L’enquête sur les attentats de Charm el-Cheikh a pris une nouvelle direction, la police ayant désormais établi des liens avec les attaques sanglantes de Taba, aussi dans le Sinaï, en octobre 2004. Le mode opératoire, les cibles, la nature des explosifs, le moment choisi des attentats et un suspect nourrissent cette piste, à envisager avec prudence, qui pourrait conduire à un même groupe d’islamistes non identifié.
Près de 600 kilos d’explosifs, d’un genre toujours non précisé, ont été utilisés dans les trois attentats perpétrés à Charm el-Cheikh. Le bilan officiel est, jusqu’à présent, de 64 personnes tuées, dont 17 étrangers.
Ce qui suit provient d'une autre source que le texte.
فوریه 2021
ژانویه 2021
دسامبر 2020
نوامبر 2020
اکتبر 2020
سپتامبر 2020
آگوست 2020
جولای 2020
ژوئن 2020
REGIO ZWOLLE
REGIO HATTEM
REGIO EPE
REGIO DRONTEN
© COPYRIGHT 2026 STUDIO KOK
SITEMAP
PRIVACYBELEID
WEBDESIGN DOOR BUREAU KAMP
34 personnes avaient péri dans les attentats de Taba et Noueiba, deux stations balnéaires sur la Mer Rouge, tout près d’Israël.
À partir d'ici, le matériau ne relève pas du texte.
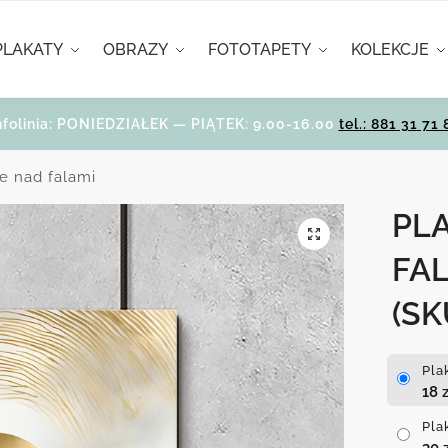
PLAKATY
OBRAZY
FOTOTAPETY
KOLEKCJE
nfolinia: PONIEDZIAŁEK — PIĄTEK: 9.00-16.00
tel.: 881 31 71 
e nad falami
PL
FA
(SK
Pla
18
z
Pla
30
La responsabilité claire de ces attaques spectaculaires n’est toujours pas établie et le procès de trois auteurs présumés a été ajourné dimanche après la deuxième audience.
Selon cette source sécuritaire, plusieurs autres indices "montrent que la stratégie suivie à Charm el-Cheikh est conforme à celle utilisée à Taba, qu’il s’agisse du moment des explosions ou des lieux choisis pour exécuter les opérations".  Dans les deux cas, des explosions se sont succédé à quelques minutes d’intervalle sur plusieurs sites touristiques, dont des voitures piégées fonçant dans des hôtels.
Les stations balnéaires ont été frappées lors des deux fêtes nationales égyptiennes : pour Charm el-Cheikh, l’anniversaire de la révolution du 23 juillet 1952 et pour Taba le 7 octobre, lors des célébrations du déclenchement, le 6 octobre 1973, de la dernière guerre avec Israël, dite du Kippour.
"Deux fourgonnettes ont été utilisées dans les explosions à l’hôtel Ghazala Gardens et dans le souk de la vieille ville de Charm el-Cheikh. Leurs numéros de châssis ont été effacés et il s’agit probablement de véhicules volés provenant du nord du Sinaï", a indiqué la source sécuritaire.
Par ailleurs, la police recherchait mercredi au moins 15 personnes, Egyptiens et membres des tribus bédouines du Sinaï dont elle a compilé la liste de noms et qu’elle estime avoir joué un rôle dans les attentats du week-end dernier qui ont fait 88 morts.
Les fouilles se poursuivaient sur de vastes secteurs désertiques et montagneux dans la région de Charm el-Cheikh et dans le centre de la péninsule du Sinaï.
On ne fournissait que peu d’informations sur les personnes figurant sur cette liste, qui seraient recherchées pour avoir mené, organisé ou préparé les attentats. Mais la plupart seraient en fuite, et auraient des liens avec les attentats d’octobre dernier, à Taba et Ras Shitan, dans le nord du Sinaï, qui avaient fait 34 morts, dont de nombreux israéliens.
Le principal suspect identifié, soupçonné d’être le kamikaze auteur de l’attentat contre l’hôtel Ghazala, Moussa Badran, habitait à Sheikh Zawaïd, non loin d’el-Arish, dans le nord-Sinaï.